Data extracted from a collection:

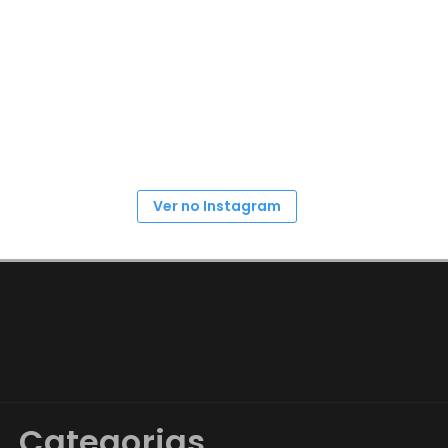
Ver no Instagram
Categorias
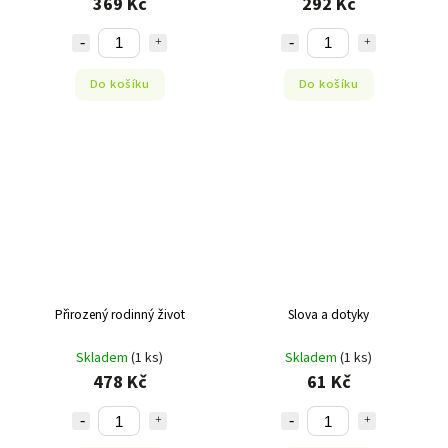
369 Kč
292 Kč
Do košíku
Do košíku
Přirozený rodinný život
Slova a dotyky
Skladem
(1 ks)
Skladem
(1 ks)
478 Kč
61 Kč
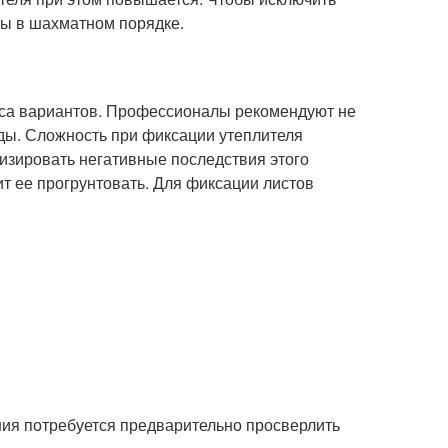
ты в шахматном порядке.
сса вариантов. Профессионалы рекомендуют не
ды. Сложность при фиксации утеплителя
изировать негативные последствия этого
оит ее прогрунтовать. Для фиксации листов
ния потребуется предварительно просверлить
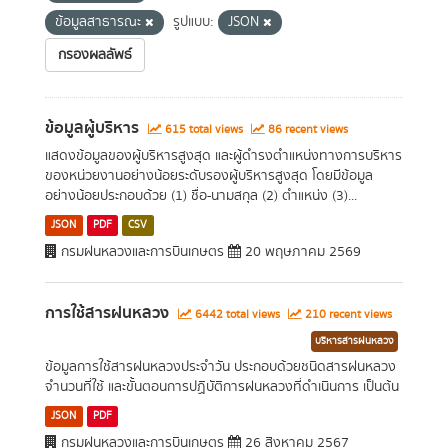
ข้อมูลสาธารณะ
รูปแบบ:
JSON
กรองผลลัพธ์
ข้อมูลผู้บริหาร
615 total views
86 recent views
แสดงข้อมูลของผู้บริหารสูงสุด และผู้ดำรงตำแหน่งทางการบริหาร
ของหน่วยงานอย่างน้อยระดับรองผู้บริหารสูงสุด โดยมีข้อมูล
อย่างน้อยประกอบด้วย (1) ชื่อ-นามสกุล (2) ตำแหน่ง (3)...
JSON
PDF
CSV
กรมฝนหลวงและการบินเกษตร
20 พฤษภาคม 2569
การใช้สารฝนหลวง
6442 total views
210 recent views
บริหารสารฝนหลวง
ข้อมูลการใช้สารฝนหลวงประจำวัน ประกอบด้วยชนิดสารฝนหลวง
จำนวนที่ใช้ และขั้นตอนการปฏิบัติการฝนหลวงที่ดำเนินการ เป็นต้น
JSON
PDF
กรมฝนหลวงและการบินเกษตร
26 สิงหาคม 2567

**PROBLEM STATEMENT:** Exactly reproduce the lines of the entries above, from the one containing "6442 total views" to the very last, and no others.

**EXERCISE RESPONSE:**
6442 total views
210 recent views
บริหารสารฝนหลวง
ข้อมูลการใช้สารฝนหลวงประจำวัน ประกอบด้วยชนิดสารฝนหลวง
จำนวนที่ใช้ และขั้นตอนการปฏิบัติการฝนหลวงที่ดำเนินการ เป็นต้น
JSON
PDF
กรมฝนหลวงและการบินเกษตร
26 สิงหาคม 2567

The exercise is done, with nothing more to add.